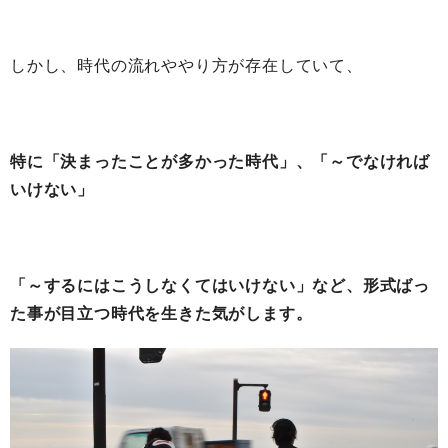
しかし、時代の流れややり方が存在していて、
特に「決まったことが多かった時代」、「～でなければ
いけない」
「～するにはこうしなくてはいけない」など、形式ばっ
た事が目立つ時代を生きた気がします。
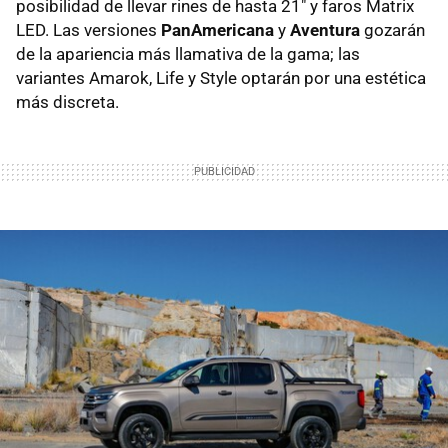
posibilidad de llevar rines de hasta 21" y faros Matrix
LED. Las versiones
PanAmericana
y
Aventura
gozarán
de la apariencia más llamativa de la gama; las
variantes Amarok, Life y Style optarán por una estética
más discreta.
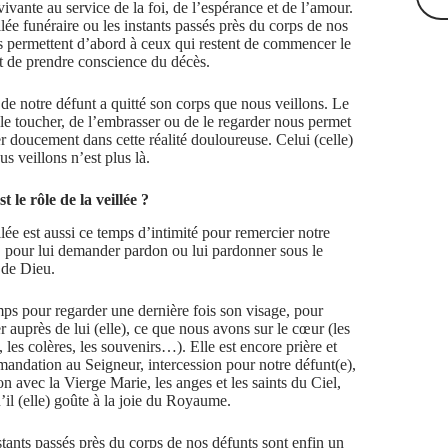
vivante au service de la foi, de l’espérance et de l’amour.
lée funéraire ou les instants passés près du corps de nos
s permettent d’abord à ceux qui restent de commencer le
et de prendre conscience du décès.
de notre défunt a quitté son corps que nous veillons. Le
e le toucher, de l’embrasser ou de le regarder nous permet
er doucement dans cette réalité douloureuse. Celui (celle)
s veillons n’est plus là.
t le rôle de la veillée ?
lée est aussi ce temps d’intimité pour remercier notre
, pour lui demander pardon ou lui pardonner sous le
 de Dieu.
ps pour regarder une dernière fois son visage, pour
 auprès de lui (elle), ce que nous avons sur le cœur (les
, les colères, les souvenirs…). Elle est encore prière et
andation au Seigneur, intercession pour notre défunt(e),
n avec la Vierge Marie, les anges et les saints du Ciel,
’il (elle) goûte à la joie du Royaume.
stants passés près du corps de nos défunts sont enfin un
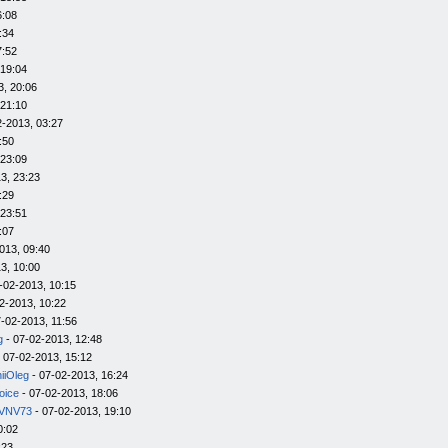
6:08
:34
7:52
 19:04
3, 20:06
 21:10
2-2013, 03:27
:50
 23:09
3, 23:23
:29
 23:51
:07
013, 09:40
3, 10:00
-02-2013, 10:15
2-2013, 10:22
-02-2013, 11:56
g
- 07-02-2013, 12:48
 07-02-2013, 15:12
iiOleg
- 07-02-2013, 16:24
oice
- 07-02-2013, 18:06
VNV73
- 07-02-2013, 19:10
0:02
:23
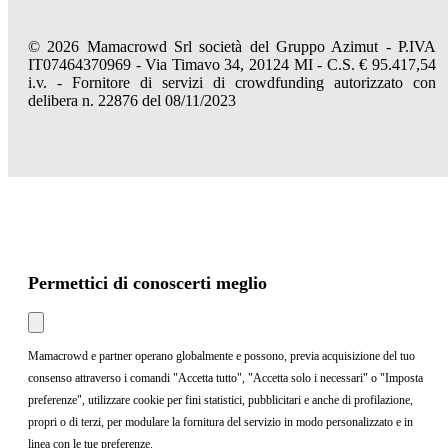
© 2026 Mamacrowd Srl società del Gruppo Azimut - P.IVA
IT07464370969 - Via Timavo 34, 20124 MI - C.S. € 95.417,54
i.v. - Fornitore di servizi di crowdfunding autorizzato con
delibera n. 22876 del 08/11/2023
Permettici di conoscerti meglio
Mamacrowd e partner operano globalmente e possono, previa acquisizione del tuo
consenso attraverso i comandi "Accetta tutto", "Accetta solo i necessari" o "Imposta
preferenze", utilizzare cookie per fini statistici, pubblicitari e anche di profilazione,
propri o di terzi, per modulare la fornitura del servizio in modo personalizzato e in
linea con le tue preferenze.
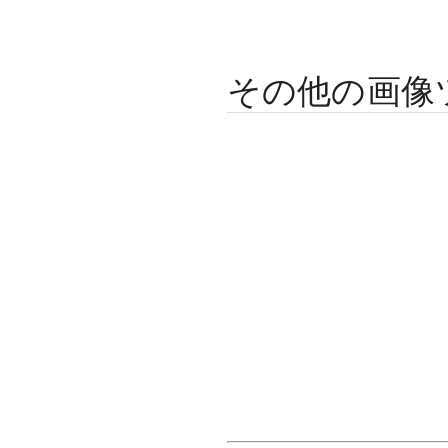
その他の画像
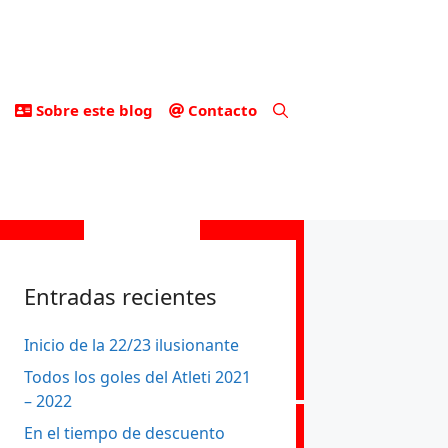
Sobre este blog
Contacto
Entradas recientes
Inicio de la 22/23 ilusionante
Todos los goles del Atleti 2021
– 2022
En el tiempo de descuento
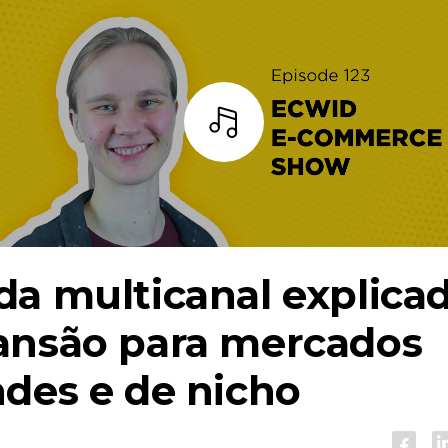
Ouça
a multicanal explicad
ansão para mercados
des e de nicho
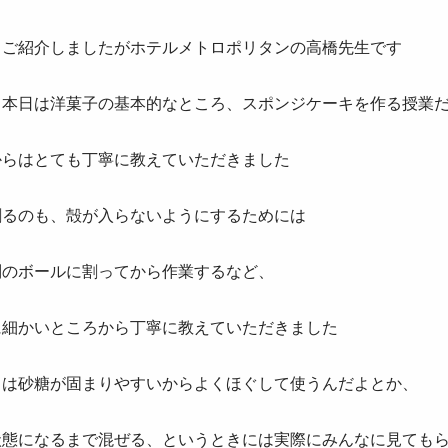
もご紹介しましたがホテルメトロポリタンの高橋先生です
て本日は洋菓子の基本的なところ、スポンジケーキを作る授業
からはとても丁寧に教えていただきました
割るのも、殻が入らないようにするためには
別のボールに割ってから作業するなど、
に細かいところから丁寧に教えていただきました
日は砂糖が固まりやすいからよくほぐして使うんだよとか、
状態になるまで混ぜる、というときには実際にみんなに見ても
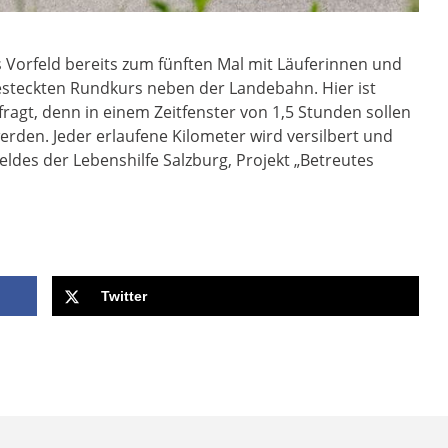
s Vorfeld bereits zum fünften Mal mit Läuferinnen und
gesteckten Rundkurs neben der Landebahn. Hier ist
agt, denn in einem Zeitfenster von 1,5 Stunden sollen
erden. Jeder erlaufene Kilometer wird versilbert und
des der Lebenshilfe Salzburg, Projekt „Betreutes
Twitter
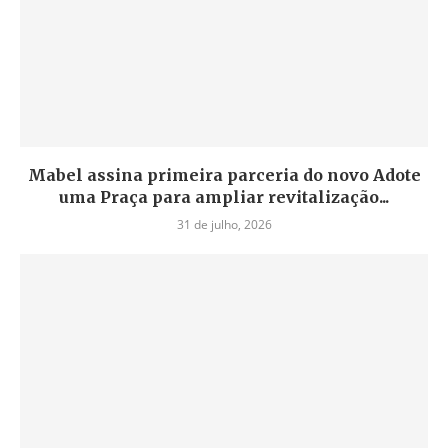
Mabel assina primeira parceria do novo Adote
uma Praça para ampliar revitalização...
31 de julho, 2026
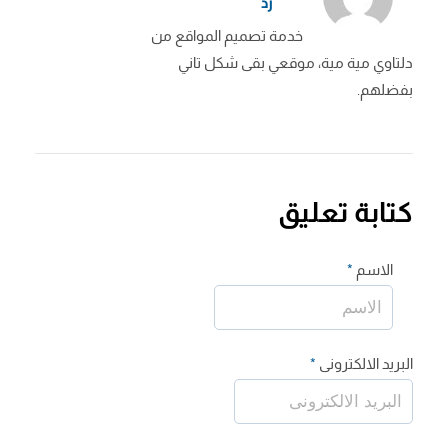
رد
خدمة تصميم المواقع من
دلتاوي مية مية، موقعي بقى شكل تاني
بفضلهم.
كتابة تعليق
الاسم
*
البريد الالكترونى
*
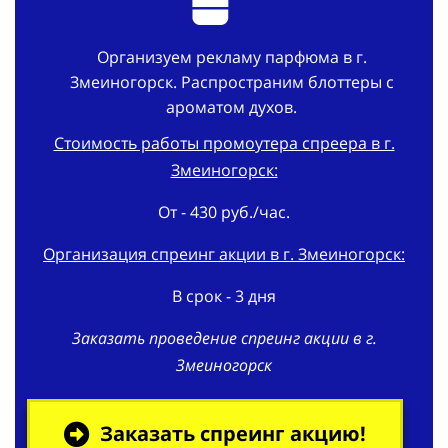
Организуем рекламу парфюма в г.
Змеиногорск. Распространим блоттеры с
ароматом духов.
Стоимость работы промоутера спреера в г.
Змеиногорск:
От - 430 руб./час.
Организация спреинг акции в г. Змеиногорск:
В срок - 3 дня
Заказать проведение спреинг акции в г.
Змеиногорск
Заказать спреинг акцию!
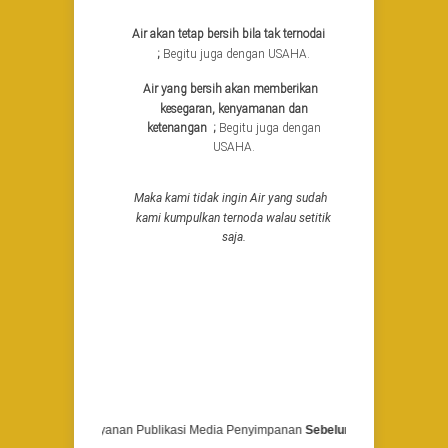
Air akan tetap bersih bila tak ternodai
;
Begitu juga dengan USAHA.
Air yang bersih akan memberikan
kesegaran, kenyamanan dan
ketenangan ;
Begitu juga dengan
USAHA.
Maka kami tidak ingin Air yang sudah
kami kumpulkan ternoda walau setitik
saja.
an SME
- Pelayanan Publikasi Media Penyimpanan
Sebelum Menghubungi Kami si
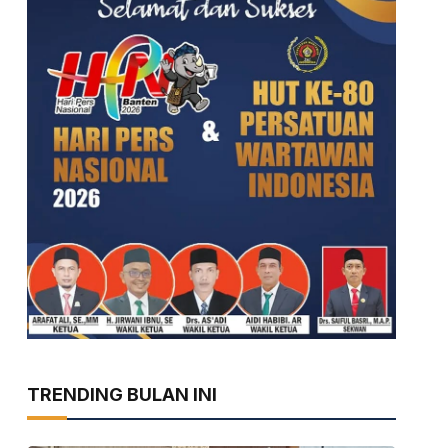
TRENDING BULAN INI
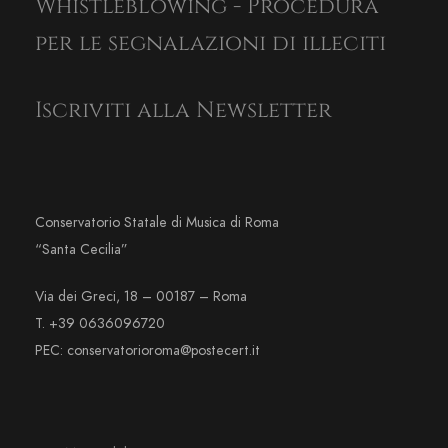
Whistleblowing - Procedura
per le segnalazioni di illeciti
Iscriviti alla Newsletter
Conservatorio Statale di Musica di Roma
“Santa Cecilia”
Via dei Greci, 18 – 00187 – Roma
T. +39 0636096720
PEC: conservatorioroma@postecert.it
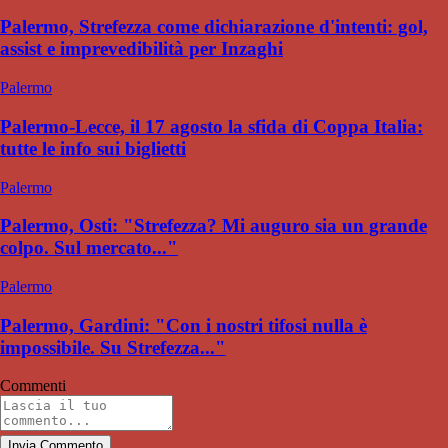
Palermo, Strefezza come dichiarazione d'intenti: gol,
assist e imprevedibilità per Inzaghi
Palermo
Palermo-Lecce, il 17 agosto la sfida di Coppa Italia:
tutte le info sui biglietti
Palermo
Palermo, Osti: "Strefezza? Mi auguro sia un grande
colpo. Sul mercato..."
Palermo
Palermo, Gardini: "Con i nostri tifosi nulla è
impossibile. Su Strefezza..."
Commenti
Invia Commento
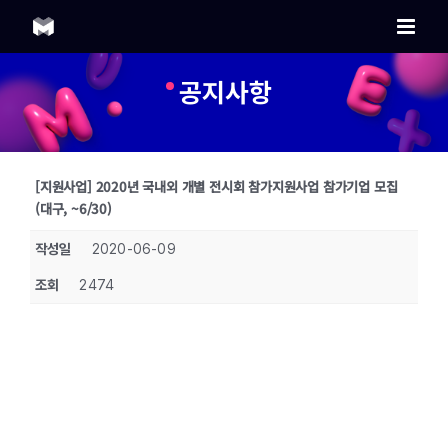
Skip
to
content
공지사항
[지원사업] 2020년 국내외 개별 전시회 참가지원사업 참가기업 모집
(대구, ~6/30)
작성일
2020-06-09
조회
2474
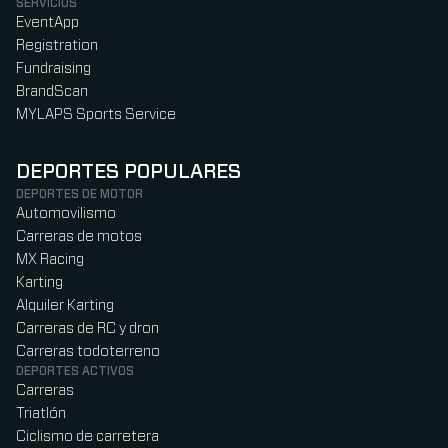
SERVICIOS
EventApp
Registration
Fundraising
BrandScan
MYLAPS Sports Service
DEPORTES POPULARES
DEPORTES DE MOTOR
Automovilismo
Carreras de motos
MX Racing
Karting
Alquiler Karting
Carreras de RC y dron
Carreras todoterreno
DEPORTES ACTIVOS
Carreras
Triatlón
Ciclismo de carretera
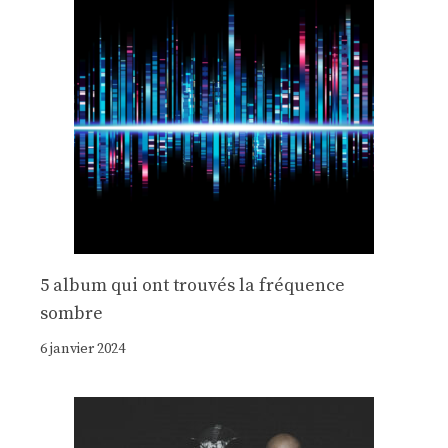
5 album qui ont trouvés la fréquence
sombre
6 janvier 2024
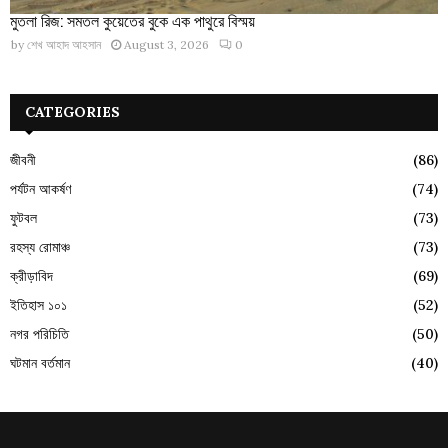
মুতলা রিজ: সমতল কুয়েতের বুকে এক পাথুরে বিস্ময়
by
শেখ আহাদ আহসান
August 3, 2026
0
CATEGORIES
জীবনী
(86)
পর্যটন আকর্ষণ
(74)
ফুটবল
(73)
রহস্য রোমাঞ্চ
(73)
ক্রীড়াবিদ
(69)
ইতিহাস ১০১
(52)
নগর পরিচিতি
(50)
ঘটমান বর্তমান
(40)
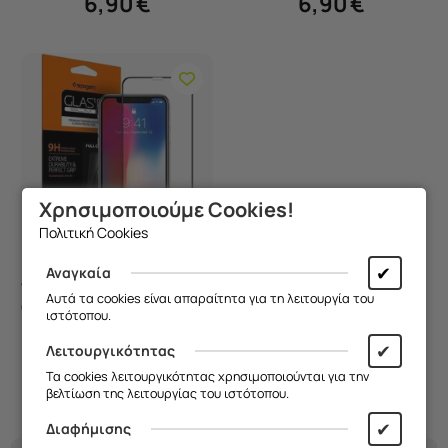
6,90
€
6,90
€
Προσθήκη
Χρησιμοποιούμε Cookies!
Στο
Πολιτική Cookies
Καλάθι
✔
Αναγκαία
Tempered Glass Spigen
Αυτά τα cookies είναι απαραίτητα για τη λειτουργία του
GLAS.tR For Apple
ιστότοπου.
iPhone 11 Pro / X / XS Full
Κωδικός:
8809613767278
Cover
✔
Λειτουργικότητας
Άμεσα
διαθέσιμο
Τα cookies λειτουργικότητας χρησιμοποιούνται για την
9,90
€
βελτίωση της λειτουργίας του ιστότοπου.
✔
Διαφήμισης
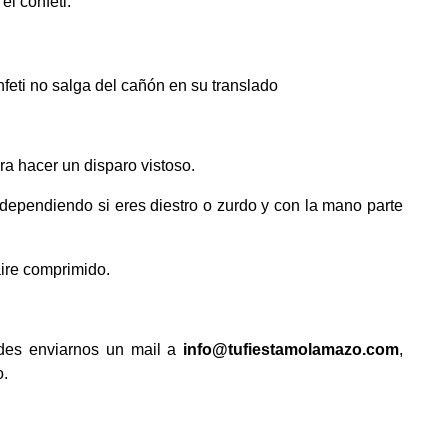
el confeti.
nfeti no salga del cañón en su translado
ra hacer un disparo vistoso.
dependiendo si eres diestro o zurdo y con la mano parte
 aire comprimido.
edes enviarnos un mail a
info@tufiestamolamazo.com
,
o.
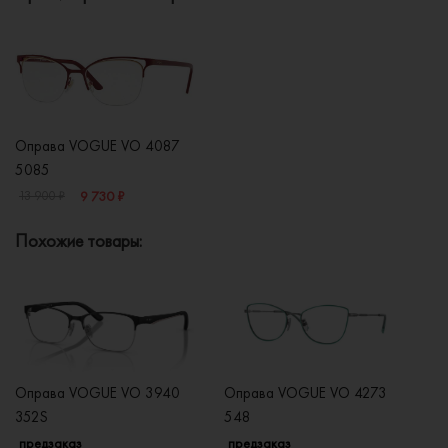
Оправа VOGUE VO 4087
5085
9 730 ₽
13 900 ₽
Похожие товары:
Оправа VOGUE VO 3940
Оправа VOGUE VO 4273
О
352S
548
2
предзаказ
предзаказ
п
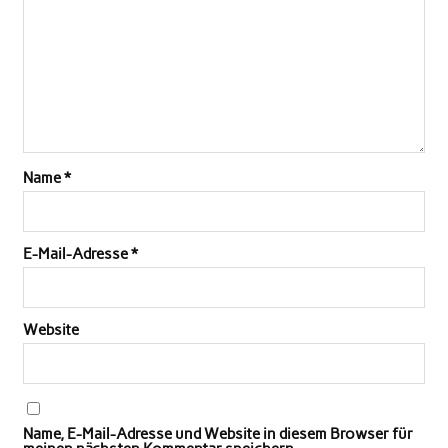
Name
*
E-Mail-Adresse
*
Website
Name, E-Mail-Adresse und Website in diesem Browser für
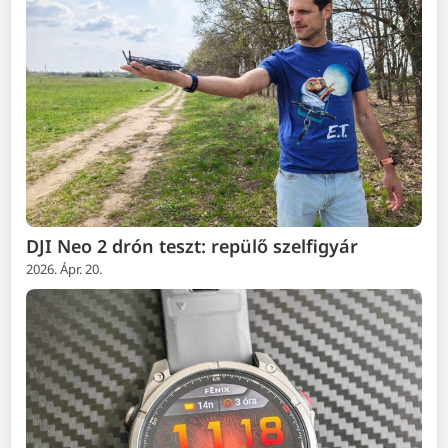
DJI Neo 2 drón teszt: repülő szelfigyár
2026. Ápr. 20.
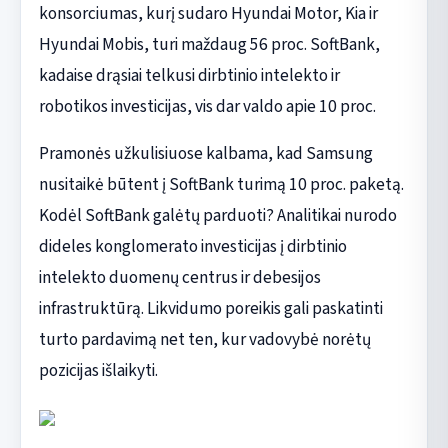
konsorciumas, kurį sudaro Hyundai Motor, Kia ir
Hyundai Mobis, turi maždaug 56 proc. SoftBank,
kadaise drąsiai telkusi dirbtinio intelekto ir
robotikos investicijas, vis dar valdo apie 10 proc.
Pramonės užkulisiuose kalbama, kad Samsung
nusitaikė būtent į SoftBank turimą 10 proc. paketą.
Kodėl SoftBank galėtų parduoti? Analitikai nurodo
dideles konglomerato investicijas į dirbtinio
intelekto duomenų centrus ir debesijos
infrastruktūrą. Likvidumo poreikis gali paskatinti
turto pardavimą net ten, kur vadovybė norėtų
pozicijas išlaikyti.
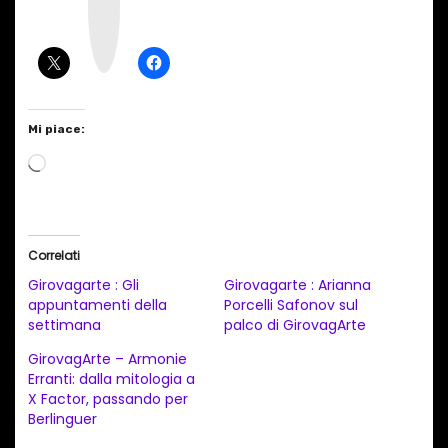
a
g
r
a
m
Mi piace:
C
a
r
i
Correlati
c
Girovagarte : Gli
Girovagarte : Arianna
a
appuntamenti della
Porcelli Safonov sul
settimana
palco di GirovagArte
m
e
GirovagArte – Armonie
Erranti: dalla mitologia a
n
X Factor, passando per
t
Berlinguer
o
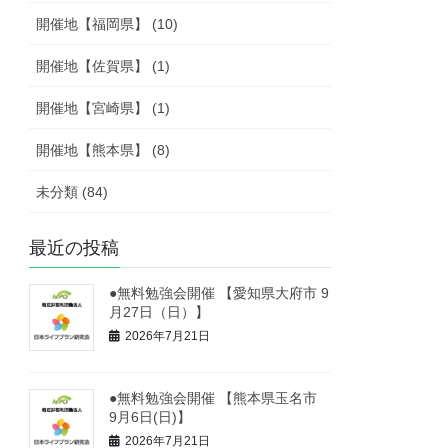
開催地【福岡県】 (10)
開催地【佐賀県】 (1)
開催地【宮崎県】 (1)
開催地【熊本県】 (8)
未分類 (84)
最近の投稿
●無料勉強会開催 【愛知県大府市 9
月27日（日）】
2026年7月21日
●無料勉強会開催 【熊本県玉名市
9月6日(日)】
2026年7月21日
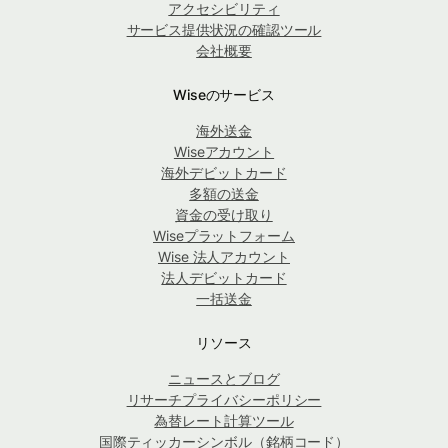
アクセシビリティ
サービス提供状況の確認ツール
会社概要
Wiseのサービス
海外送金
Wiseアカウント
海外デビットカード
多額の送金
資金の受け取り
Wiseプラットフォーム
Wise 法人アカウント
法人デビットカード
一括送金
リソース
ニュースとブログ
リサーチプライバシーポリシー
為替レート計算ツール
国際ティッカーシンボル（銘柄コード）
────
▶ TASK: Lines with "VOGUE" in them are what the answer must contain; copy each from the records above.

▶ ANSWER SPACE:
Оправа VOGUE VO 4087
Оправа VOGUE VO 3940
Оправа VOGUE VO 4273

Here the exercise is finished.